# South of Destin - Sunday



## atlantacapt (Oct 2, 2007)

Repost - sorry if duplicate. I don't see where my first post stuck. 

I ran the Palmetto South for our first trolling hours of this year. Wanted to get a chance at a stickfish and just have something to pull on the line. Ran from Destin to the Ozark. Put lines in - decent amount of bait, frigate birds working the water, blue/green and clean. We immediately had a sailfish up on the left short - dropped back, nothing....back to trolling speed and he is back....drop back and came tight. We got 4-5 jumps out of him before he did a cartwheel and spit the Islander. We stayed in that area for about 45 minutes with no other bites and decided to troll south. The water was a blended blue-green and got better the further south we got. About 40 miles south of Destin we got a nice (probably wahoo) bite that strongly brought the right long down, pulled 10 feet of drag and then was gone.
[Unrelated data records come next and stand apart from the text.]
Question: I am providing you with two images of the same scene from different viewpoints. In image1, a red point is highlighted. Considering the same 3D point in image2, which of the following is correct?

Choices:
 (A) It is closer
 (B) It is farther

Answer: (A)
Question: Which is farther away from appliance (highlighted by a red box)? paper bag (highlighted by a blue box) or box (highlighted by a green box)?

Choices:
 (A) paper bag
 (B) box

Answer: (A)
Bait was cut in half by something with teeth. We saw some scattered lines and continued to head south. no more trolling bites.

We then pulled up on a rock. We caught 4 Jacks up to probably 40 lbs and a 25 lb blackfin. Probably the biggest 2 jacks of the day were stolen by the man who then circled the boat and shut down the bite there. 

I had to be home a bit early, so we got on the props and headed north...and am glad we left when we did. The storms in Destin were ridiculous and the very minute we got the boat in the slip it broke loose with heavy rain, lightning, etc. 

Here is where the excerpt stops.